Early savings lead to more secure retirement
December 2, 2004
Retirement is often pictured as a time of relaxation – a time to sit back and admire the payoff of life’s hard work.
But if money is not properly invested, there will be no payoff in these golden years.
“The sooner you invest, the better,” said James Johnson, associate professor of finance.
Johnson said that if students invested just $200 every month starting at age 22, they would have $1,264,815 by age 62. Their monthly pension until age 82 would be $12,206.
“I haven’t invested anything, but it is a good idea,” said Corinne Goben, a junior business management major. “I’m sure there are few students that actually think about it.”
Dave Kelley, a senior business management major, said he often thinks about retirement. Kelley said he has read about some types of retirement plans, such as a Roth IRA.
“The key is time, because obviously [the money] compounds over the years,” he said.
Investing in retirement starts with a student’s first job out of college, Johnson said.
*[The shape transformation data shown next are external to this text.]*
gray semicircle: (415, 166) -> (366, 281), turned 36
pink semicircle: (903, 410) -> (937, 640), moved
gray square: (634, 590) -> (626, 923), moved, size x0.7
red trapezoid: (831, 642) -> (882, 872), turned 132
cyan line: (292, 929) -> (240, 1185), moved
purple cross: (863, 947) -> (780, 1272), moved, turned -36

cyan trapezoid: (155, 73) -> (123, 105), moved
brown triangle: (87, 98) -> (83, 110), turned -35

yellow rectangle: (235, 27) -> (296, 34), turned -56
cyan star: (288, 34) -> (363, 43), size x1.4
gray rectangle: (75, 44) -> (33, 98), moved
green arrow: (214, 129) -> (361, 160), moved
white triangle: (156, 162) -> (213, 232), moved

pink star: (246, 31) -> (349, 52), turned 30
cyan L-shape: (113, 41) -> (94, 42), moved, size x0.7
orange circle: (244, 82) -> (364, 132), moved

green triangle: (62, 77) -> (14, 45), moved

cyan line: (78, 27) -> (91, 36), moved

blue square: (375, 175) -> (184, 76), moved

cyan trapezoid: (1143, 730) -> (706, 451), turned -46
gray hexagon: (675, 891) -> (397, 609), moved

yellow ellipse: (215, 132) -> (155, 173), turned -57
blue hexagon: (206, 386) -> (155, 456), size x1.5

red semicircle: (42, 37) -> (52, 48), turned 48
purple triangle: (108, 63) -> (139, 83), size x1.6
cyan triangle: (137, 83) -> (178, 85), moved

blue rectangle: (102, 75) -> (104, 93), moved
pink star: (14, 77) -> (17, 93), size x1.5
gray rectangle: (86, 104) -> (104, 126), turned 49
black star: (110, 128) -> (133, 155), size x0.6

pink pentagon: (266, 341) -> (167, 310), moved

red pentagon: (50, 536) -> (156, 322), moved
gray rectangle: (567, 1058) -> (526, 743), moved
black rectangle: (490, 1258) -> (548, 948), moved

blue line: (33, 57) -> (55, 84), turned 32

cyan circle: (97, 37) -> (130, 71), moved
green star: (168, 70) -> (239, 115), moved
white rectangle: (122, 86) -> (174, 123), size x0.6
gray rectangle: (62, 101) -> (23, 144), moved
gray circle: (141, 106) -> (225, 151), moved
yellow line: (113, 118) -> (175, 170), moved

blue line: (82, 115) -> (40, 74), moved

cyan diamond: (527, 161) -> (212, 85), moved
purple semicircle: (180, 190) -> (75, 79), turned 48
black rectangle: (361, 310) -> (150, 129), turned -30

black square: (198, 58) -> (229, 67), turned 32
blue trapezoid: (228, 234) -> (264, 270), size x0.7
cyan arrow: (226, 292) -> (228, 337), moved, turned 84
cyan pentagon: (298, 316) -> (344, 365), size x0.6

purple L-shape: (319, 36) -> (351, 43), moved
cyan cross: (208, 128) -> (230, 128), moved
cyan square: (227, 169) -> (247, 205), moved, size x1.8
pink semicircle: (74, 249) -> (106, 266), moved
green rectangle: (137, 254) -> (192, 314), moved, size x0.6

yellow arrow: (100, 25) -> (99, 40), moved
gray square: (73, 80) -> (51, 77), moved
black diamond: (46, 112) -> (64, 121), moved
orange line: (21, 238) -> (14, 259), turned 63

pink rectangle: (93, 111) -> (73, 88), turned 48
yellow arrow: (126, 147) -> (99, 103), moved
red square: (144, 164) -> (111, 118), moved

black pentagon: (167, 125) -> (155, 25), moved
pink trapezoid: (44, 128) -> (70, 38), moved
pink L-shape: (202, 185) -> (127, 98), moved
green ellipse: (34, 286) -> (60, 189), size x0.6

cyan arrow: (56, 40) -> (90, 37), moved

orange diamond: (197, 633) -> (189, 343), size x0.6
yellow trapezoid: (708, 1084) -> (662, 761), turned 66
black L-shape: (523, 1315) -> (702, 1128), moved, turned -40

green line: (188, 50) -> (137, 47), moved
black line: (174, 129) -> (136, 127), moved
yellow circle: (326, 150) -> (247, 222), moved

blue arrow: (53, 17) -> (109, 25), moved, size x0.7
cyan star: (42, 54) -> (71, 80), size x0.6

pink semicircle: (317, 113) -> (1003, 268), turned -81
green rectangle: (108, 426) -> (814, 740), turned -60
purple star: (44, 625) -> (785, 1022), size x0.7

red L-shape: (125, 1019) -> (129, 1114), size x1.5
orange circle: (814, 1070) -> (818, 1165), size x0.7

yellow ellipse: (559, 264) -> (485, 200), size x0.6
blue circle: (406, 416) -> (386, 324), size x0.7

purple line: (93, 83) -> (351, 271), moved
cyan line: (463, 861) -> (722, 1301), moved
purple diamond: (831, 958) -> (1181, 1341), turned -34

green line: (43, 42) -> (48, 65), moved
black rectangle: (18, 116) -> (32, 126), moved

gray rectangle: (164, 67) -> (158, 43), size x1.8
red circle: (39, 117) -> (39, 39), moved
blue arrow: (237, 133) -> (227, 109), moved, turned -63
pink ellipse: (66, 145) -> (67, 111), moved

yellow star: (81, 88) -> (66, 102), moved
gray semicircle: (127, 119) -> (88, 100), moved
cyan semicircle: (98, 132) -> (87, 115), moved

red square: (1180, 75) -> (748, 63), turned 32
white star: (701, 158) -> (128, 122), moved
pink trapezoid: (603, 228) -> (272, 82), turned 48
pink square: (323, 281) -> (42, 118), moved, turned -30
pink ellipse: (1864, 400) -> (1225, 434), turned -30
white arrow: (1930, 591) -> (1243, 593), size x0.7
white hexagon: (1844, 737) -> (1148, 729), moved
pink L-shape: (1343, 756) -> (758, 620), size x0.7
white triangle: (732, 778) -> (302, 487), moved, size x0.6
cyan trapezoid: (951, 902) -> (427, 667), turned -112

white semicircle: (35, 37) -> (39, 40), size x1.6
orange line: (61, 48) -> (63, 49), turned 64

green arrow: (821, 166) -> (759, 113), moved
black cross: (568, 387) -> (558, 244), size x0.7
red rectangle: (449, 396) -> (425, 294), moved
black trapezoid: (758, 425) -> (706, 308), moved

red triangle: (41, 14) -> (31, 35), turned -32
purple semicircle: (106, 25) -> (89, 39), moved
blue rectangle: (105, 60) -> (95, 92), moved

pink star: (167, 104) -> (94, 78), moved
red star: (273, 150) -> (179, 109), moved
There are many different plans, such as an IRA or 401(k). People are able to contribute to an IRA, or Individual Retirement Arrangements, even if they have other retirement plans. 401 (k)s allow employees to have the employer contribute part of the employee’s cash wages to a retirement plan before they are taxed.
“The No. 1 thing is to start putting money aside in a pension fund or other retirement vehicle where you’re able to defer the taxes until you start drawing out,” Johnson said. “Invest in something that’s going to defer the taxes.”
There is a possibility that Social Security will not be around when the current generation grows old, Johnson said.
“Social Security started in the ’30s while everyone was in the poorhouse,” he said. “FDR said, ‘We don’t have time to fund this, people need money now.’”
Johnson said as long as there is a large amount of people’s taxes going into Social Security and a small amount of people drawing out of it, the plan works.
Pat Schorn, a 42-year-old student, has already gone through the process of selecting a retirement plan and has some advice for younger students.
“If there are 401(k) opportunities through your company, take advantage of them for the maximum opportunity you can,” Schorn said.
Johnson said the biggest mistake young people make is telling themselves, “I’ll start saving when I’ve paid off my bills.”
“If you do that, you’ll never save a dime because you’ll always find a happy home for the money,” Johnson said.